History shows that the narwhal population is very resilient. Research done some years ago by Randall Reeves and Edward Mitchell concluded that the decade from 1915 to 1924 was likely the period when the Baffin Bay – Davis Strait narwhal stock faced its greatest depletion, in part from exploitation by a British free trader, Henry Toke Munn, but also because of natural causes – including several large entrapments in the ice, similar to what happened recently.

Inuit refer to the whales caught in these entrapments as "sikujjausimajut" – literally, "those trapped in the ice." In the scientific literature, the phenomenon is usually referred to by the Greenlandic term, savssat (spelled in the old Greenlandic orthography.)

The recent hunt near Pond Inlet was mild by comparison with other historic hunts. Without providing details, Reeves and Mitchell stated, "We have reason to believe that during the ensuing decade [after 1915] two savssat hunts accounted for more than 3,000 killed narwhals."

A savssat (to continue with the Greenlandic term) usually occurs when the weather turns abruptly cold and ice forms quickly, trapping the whales in small areas of open water. They are then unable to swim under the miles of ice that separate them from the open sea.

Perhaps the most famous and well-described of all narwhal entrapments (at least until now) happened in Disko Bay, Greenland, in the severe winter of 1914-15. Morten Porsild, Director of the Danish Arctic Station at Godhavn, witnessed the events that happened there in February when two savssats formed. Porsild estimated that over 1,000 animals were killed.

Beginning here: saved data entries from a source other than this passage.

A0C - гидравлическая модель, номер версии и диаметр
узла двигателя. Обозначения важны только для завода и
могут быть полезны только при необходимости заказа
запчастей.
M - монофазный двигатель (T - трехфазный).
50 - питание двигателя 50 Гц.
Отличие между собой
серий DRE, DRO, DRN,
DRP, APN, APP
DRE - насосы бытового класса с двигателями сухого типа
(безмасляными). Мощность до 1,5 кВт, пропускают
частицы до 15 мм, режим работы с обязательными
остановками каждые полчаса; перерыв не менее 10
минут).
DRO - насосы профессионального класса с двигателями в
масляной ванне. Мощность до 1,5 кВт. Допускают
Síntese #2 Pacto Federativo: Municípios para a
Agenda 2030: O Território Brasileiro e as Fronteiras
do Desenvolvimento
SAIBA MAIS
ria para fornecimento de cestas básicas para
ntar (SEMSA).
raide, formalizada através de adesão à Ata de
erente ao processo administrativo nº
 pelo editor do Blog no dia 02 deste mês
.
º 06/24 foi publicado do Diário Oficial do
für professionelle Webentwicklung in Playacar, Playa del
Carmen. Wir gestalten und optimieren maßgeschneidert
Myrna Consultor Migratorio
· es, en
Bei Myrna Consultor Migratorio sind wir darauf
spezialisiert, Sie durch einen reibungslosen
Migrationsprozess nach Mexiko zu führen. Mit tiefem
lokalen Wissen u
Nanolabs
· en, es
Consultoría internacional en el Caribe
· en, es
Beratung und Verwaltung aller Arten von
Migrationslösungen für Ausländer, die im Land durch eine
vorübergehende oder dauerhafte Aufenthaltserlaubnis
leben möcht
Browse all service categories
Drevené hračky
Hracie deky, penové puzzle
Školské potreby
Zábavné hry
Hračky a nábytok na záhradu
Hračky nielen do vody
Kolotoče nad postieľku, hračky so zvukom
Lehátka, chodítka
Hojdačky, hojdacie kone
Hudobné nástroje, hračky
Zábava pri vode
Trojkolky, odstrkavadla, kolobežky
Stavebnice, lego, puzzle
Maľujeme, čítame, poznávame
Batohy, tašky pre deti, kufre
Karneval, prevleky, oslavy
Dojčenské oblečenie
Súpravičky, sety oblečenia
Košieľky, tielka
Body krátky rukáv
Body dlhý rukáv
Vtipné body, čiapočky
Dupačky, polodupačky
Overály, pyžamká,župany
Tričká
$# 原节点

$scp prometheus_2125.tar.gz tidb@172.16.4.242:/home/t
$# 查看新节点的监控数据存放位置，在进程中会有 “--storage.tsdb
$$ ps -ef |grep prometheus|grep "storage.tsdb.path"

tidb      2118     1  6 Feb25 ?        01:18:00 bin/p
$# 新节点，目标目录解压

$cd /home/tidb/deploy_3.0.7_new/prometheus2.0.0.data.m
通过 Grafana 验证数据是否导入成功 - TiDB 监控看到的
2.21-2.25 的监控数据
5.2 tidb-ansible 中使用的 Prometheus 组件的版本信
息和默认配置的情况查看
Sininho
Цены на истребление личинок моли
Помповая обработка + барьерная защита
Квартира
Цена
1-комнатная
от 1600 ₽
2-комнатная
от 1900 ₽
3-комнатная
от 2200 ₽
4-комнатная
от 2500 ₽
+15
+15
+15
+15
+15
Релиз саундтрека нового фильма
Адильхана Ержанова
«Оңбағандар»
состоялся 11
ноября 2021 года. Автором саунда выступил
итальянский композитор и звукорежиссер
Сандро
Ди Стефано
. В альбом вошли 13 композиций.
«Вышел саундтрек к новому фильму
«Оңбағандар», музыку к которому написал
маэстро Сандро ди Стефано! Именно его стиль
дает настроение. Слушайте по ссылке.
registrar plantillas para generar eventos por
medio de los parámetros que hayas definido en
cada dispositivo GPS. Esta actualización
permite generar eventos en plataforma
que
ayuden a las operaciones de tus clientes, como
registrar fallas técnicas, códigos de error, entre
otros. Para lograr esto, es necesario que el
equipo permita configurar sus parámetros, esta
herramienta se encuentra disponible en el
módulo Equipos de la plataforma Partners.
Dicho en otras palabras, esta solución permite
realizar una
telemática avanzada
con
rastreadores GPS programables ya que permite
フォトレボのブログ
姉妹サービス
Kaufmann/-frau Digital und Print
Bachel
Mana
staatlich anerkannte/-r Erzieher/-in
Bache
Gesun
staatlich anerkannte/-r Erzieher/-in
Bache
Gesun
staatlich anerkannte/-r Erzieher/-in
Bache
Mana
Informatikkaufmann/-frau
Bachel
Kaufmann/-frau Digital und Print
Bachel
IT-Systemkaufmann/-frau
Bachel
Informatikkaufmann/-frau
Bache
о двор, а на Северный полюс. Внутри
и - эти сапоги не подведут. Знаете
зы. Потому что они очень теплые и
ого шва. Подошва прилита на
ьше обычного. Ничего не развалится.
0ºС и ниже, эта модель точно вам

Small savssats were not uncommon in Disko Bay. But these were large and news of them spread quickly and attracted hunters from far and wide, many inexperienced in this method of hunting.

The first savssat was a number of holes kept open by the narwhals in a belt of thin ice about 200 yards wide and six miles long. Porsild left a graphic description of the methods employed by the more skilled hunters:

"Every man placed himself astride a hole with his rifle loaded, awaited calmly the arrival of a school, shot one of the animals – if possible a male with a tusk – and harpooned it immediately after the shot; or, if he were exceptionally clever, he simply seized the animal by its nostrils or by one of the flippers. He then enlarged the hole, pulled his prey up, and proceeded with the flensing."

It was important that the animal be cut up while it still retained its body heat. Otherwise the carcass would quickly freeze and the task of cutting it up would require saws and axes and take much more time.

"By this procedure," reported Porsild, "the cleverest and coolest of the hunters got up to seven animals a day without leaving the spot first chosen. Others, less experienced, were not so methodical; running bewildered from one hole to another, they got as a rule nothing of their own, but had at last to content themselves with assisting others in dragging up their prey."

And some hunters, it must be said – and Porsild said it – were totally irresponsible, cutting the tusk from the dead whale and letting the carcass sink. One young hunter killed five large males in one day, taking only the tusks. "His profit for that day's work," wrote Porsild, "amounted to five months' wages of a day labourer in Greenland."

By comparison, then, the recent narwhal harvest near Pond Inlet was well managed by the Inuit themselves. They recognize these occurrences as natural. Although a tragedy for the whales, they are a godsend to the hunters who know full well that the whales are doomed to death anyway, through starvation or suffocation. Better to kill them as humanely as possible for their value in food and trade. Of course bleeding-heart bigots will never agree.